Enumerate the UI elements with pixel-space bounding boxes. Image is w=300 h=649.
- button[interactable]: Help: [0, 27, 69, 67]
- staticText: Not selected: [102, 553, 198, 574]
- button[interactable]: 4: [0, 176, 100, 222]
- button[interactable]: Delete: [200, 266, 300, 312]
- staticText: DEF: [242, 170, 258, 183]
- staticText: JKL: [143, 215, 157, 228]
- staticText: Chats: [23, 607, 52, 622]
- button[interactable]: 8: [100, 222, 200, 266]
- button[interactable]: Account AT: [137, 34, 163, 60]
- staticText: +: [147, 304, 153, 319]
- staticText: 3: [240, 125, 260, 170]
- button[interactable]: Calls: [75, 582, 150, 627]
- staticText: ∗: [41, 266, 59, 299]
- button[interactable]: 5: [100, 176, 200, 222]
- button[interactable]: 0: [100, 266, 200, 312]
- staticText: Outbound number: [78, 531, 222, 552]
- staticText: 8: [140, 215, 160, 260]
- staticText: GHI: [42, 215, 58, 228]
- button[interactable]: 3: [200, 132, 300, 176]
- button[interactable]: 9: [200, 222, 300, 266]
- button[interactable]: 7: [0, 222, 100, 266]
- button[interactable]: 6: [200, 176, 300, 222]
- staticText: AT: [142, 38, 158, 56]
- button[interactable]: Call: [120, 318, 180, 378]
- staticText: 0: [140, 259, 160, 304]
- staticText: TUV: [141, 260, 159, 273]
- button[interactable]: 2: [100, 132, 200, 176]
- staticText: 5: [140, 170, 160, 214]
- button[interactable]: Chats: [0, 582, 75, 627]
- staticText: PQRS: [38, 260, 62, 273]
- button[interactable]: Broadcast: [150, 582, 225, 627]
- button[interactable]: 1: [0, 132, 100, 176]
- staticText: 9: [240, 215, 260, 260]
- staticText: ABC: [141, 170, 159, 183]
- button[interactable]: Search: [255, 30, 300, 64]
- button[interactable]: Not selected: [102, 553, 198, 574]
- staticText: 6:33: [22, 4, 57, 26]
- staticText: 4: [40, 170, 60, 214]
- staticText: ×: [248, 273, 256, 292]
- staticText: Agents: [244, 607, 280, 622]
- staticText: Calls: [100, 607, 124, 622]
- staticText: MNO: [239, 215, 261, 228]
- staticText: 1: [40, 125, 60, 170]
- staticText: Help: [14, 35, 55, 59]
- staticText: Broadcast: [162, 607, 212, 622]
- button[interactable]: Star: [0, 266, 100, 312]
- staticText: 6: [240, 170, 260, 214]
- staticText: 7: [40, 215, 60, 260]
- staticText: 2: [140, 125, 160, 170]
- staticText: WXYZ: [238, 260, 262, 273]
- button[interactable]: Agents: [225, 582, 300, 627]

--------------------

→ **EXERCISE GOAL**
Please show the lines in the entries above that hold the string "Help".

→ **RESPONSE BOX**
- button[interactable]: Help: [0, 27, 69, 67]
- staticText: Help: [14, 35, 55, 59]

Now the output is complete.